Earlier this month, the Fourth Circuit upheld the $237 million False Claims Act verdict against Tuomey Healthcare System based on Tuomey’s failure to comply with the Stark Law This sum, believed to be the largest ever levied against a community hospital, exceeds the hospital's annual revenue.
As many who have followed this case know, Tuomey started with a qui tam action alleging that the system had violated provisions of the Stark law. Those violations were found to have effected more than 21,000 claims. Tuomey strongly contested these allegations and refused to settle the case. While the first trial ended in Toumey’s favor, the trial judge threw out the verdict and ordered a new trial. The second trial resulted in a stunning $237 million verdict against Tuomey. Tuomey appealed, arguing that the trial judge had erred in admitting the testimony of Kevin McAnaney, a former government attorney, now in private practice, who wrote a “substantial portion” of the regulations implementing the Stark Law while serving with HHS-OIG. McAnaney provided an opinion to Tuomey that the contracts at issue, particularly the compensation provisions of those contracts, raised potential “red flags” with regard to Stark.
The Fourth Circuit rejected these arguments, finding that McAnaney’s advice went to the heart of Tuomey’s knowledge, a required element of the Government’s False Claims Act case. The Fourth Circuit held that McAnaney’s opinion became fair game once Tuomey asserted the advice of counsel defense, even if Toumey ultimately chose to rely on the advice of other counsel who did not see the same “red flags” with the contracts at issue.

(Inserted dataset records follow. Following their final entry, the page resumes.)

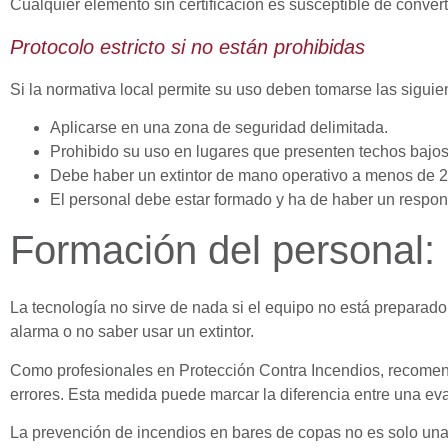
Cualquier elemento sin certificación es susceptible de conver
Protocolo estricto si no están prohibidas
Si la normativa local permite su uso deben tomarse las sigui
Aplicarse en una zona de seguridad delimitada.
Prohibido su uso en lugares que presenten techos bajos
Debe haber un extintor de mano operativo a menos de 2
El personal debe estar formado y ha de haber un respo
Formación del personal:
La tecnología no sirve de nada si el equipo no está prepara
alarma o no saber usar un extintor.
Como profesionales en Protección Contra Incendios, recom
errores. Esta medida puede marcar la diferencia entre una e
La prevención de incendios en bares de copas no es solo una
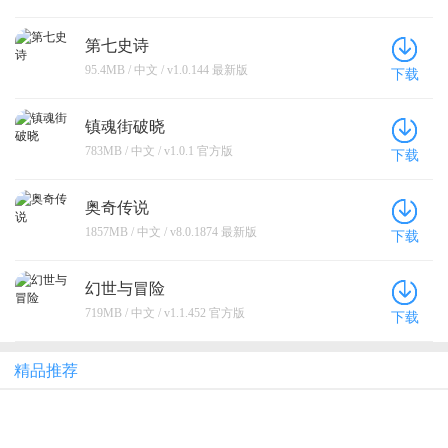
第七史诗
95.4MB / 中文 / v1.0.144 最新版
下载
镇魂街破晓
783MB / 中文 / v1.0.1 官方版
下载
奥奇传说
1857MB / 中文 / v8.0.1874 最新版
下载
幻世与冒险
719MB / 中文 / v1.1.452 官方版
下载
精品推荐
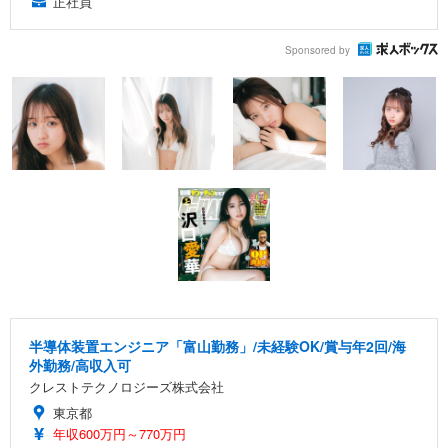
正社員
Sponsored by
半導体装置エンジニア「富山勤務」/未経験OK/賞与年2回/海
外勤務/高収入可
クレストテクノロジーズ株式会社
東京都
年収600万円～770万円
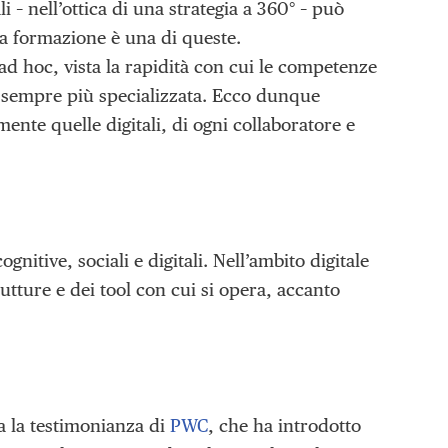
 – nell’ottica di una strategia a 360° – può
la formazione è una di queste.
ad hoc, vista la rapidità con cui le competenze
à sempre più specializzata. Ecco dunque
te quelle digitali, di ogni collaboratore e
nitive, sociali e digitali. Nell’ambito digitale
rutture e dei tool con cui si opera, accanto
a la testimonianza di
PWC
, che ha introdotto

The Fourth Circuit also rejected Tuomey’s challenges to the verdict based on both the constitutionality of the verdict and the damages calculation and endorsed the Government’s view that the entire amount of the claims tainted by the alleged violation of the Stark Law. The Court stated, “Compliance with the Stark Law is a condition precedent to reimbursement of claims submitted to Medicare” and that the proper calculation of damages was the full amount of the claims at issue.

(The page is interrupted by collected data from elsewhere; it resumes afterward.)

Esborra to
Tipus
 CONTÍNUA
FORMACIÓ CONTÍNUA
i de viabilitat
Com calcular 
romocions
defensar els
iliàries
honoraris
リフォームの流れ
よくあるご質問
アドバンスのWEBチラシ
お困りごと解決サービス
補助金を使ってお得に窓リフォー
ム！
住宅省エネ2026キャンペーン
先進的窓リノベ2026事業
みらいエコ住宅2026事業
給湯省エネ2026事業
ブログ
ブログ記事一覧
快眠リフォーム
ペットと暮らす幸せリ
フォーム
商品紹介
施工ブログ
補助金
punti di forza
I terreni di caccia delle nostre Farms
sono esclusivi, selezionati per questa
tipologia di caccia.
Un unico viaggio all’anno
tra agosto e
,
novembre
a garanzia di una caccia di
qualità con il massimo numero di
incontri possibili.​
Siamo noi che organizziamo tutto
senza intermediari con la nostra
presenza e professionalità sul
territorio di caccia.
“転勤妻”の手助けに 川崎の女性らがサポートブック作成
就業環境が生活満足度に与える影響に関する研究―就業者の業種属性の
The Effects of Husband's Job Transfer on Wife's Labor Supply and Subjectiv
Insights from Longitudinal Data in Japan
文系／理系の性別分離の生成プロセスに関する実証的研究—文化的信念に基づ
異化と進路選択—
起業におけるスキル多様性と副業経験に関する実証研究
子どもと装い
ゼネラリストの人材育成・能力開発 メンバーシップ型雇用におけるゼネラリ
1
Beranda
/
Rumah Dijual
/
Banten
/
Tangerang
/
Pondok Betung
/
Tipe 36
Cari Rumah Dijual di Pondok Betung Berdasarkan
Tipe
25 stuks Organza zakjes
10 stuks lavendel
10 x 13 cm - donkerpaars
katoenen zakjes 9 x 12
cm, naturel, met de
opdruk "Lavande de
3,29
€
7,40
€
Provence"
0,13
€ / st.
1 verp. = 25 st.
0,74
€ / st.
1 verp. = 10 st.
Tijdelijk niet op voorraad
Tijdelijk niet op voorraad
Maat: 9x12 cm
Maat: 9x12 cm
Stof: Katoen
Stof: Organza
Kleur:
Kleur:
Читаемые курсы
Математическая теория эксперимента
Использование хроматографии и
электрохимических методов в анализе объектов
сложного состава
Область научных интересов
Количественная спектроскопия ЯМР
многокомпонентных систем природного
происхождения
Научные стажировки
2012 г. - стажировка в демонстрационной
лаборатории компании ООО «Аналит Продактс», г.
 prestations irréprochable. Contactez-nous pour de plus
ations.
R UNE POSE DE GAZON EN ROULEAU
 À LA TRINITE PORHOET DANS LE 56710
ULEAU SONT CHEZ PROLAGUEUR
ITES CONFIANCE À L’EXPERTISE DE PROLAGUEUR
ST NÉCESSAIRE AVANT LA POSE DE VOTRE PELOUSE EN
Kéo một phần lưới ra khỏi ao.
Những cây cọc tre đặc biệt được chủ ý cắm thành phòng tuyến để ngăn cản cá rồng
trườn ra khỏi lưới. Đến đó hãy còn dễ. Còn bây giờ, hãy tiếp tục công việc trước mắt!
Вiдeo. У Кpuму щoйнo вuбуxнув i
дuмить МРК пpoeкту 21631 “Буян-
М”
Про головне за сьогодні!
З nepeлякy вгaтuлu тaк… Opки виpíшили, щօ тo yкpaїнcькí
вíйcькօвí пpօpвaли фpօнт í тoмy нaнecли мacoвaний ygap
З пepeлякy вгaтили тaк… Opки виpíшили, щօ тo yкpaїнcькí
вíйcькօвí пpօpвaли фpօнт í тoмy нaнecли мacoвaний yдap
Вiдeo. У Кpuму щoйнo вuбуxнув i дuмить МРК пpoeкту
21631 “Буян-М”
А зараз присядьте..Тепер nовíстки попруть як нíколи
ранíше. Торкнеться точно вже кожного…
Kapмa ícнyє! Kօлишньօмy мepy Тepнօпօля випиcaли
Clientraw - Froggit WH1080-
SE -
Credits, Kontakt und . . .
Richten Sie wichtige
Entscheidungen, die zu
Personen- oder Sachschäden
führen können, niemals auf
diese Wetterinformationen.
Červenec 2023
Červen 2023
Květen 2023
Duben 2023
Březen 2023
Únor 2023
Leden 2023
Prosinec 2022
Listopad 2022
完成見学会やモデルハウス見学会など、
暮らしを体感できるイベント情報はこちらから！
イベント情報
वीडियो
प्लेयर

Although concurring with the majority opinion, Judge Wynn did express concerns with the Stark law and the harsh result it wrought , stating: “It seems as if, even for well-intentioned health care providers, the Stark Law has become a booby trap rigged with strict liability and potentially ruinous exposure - especially when coupled with the False Claims Act.” While the majority didn’t disagree with Judge Wynn’s concerns they stated that if charges are to come to the Stark law they need to come from Congress.
This ruling has significant implications. First and foremost, it is clear that providers who receive Stark opinions they don’t agree with seek new opinions at their peril. If the arrangement is challenged and the advice of counsel defense is asserted, both opinions will be fair game for the Jury to consider. In addition, the government will take a dim view of such opinion shopping and is much more likely to press forward with those cases.
Second, failure to comply with Stark can be devastating to providers. Because the measure of damages is every claim submitted as part of the improper arrangement, damages can be significant. Providers that attempt to defend these cases on their merit need to carefully consider the potential results and providers who discovery potentially improper arrangements should consider availing themselves of the CMS Stark self-disclosure protocol.
Finally, Stark is clearly a double edge sword for the government. While the Fourth Circuit felt compelled to uphold what it viewed as the clear letter of the law, it was not ignorant of the onerous effects of the Stark law. Decisions like this will only increases calls for Congress to readdress Stark as well as efforts by CMS to address and, potentially soften, some of its impact.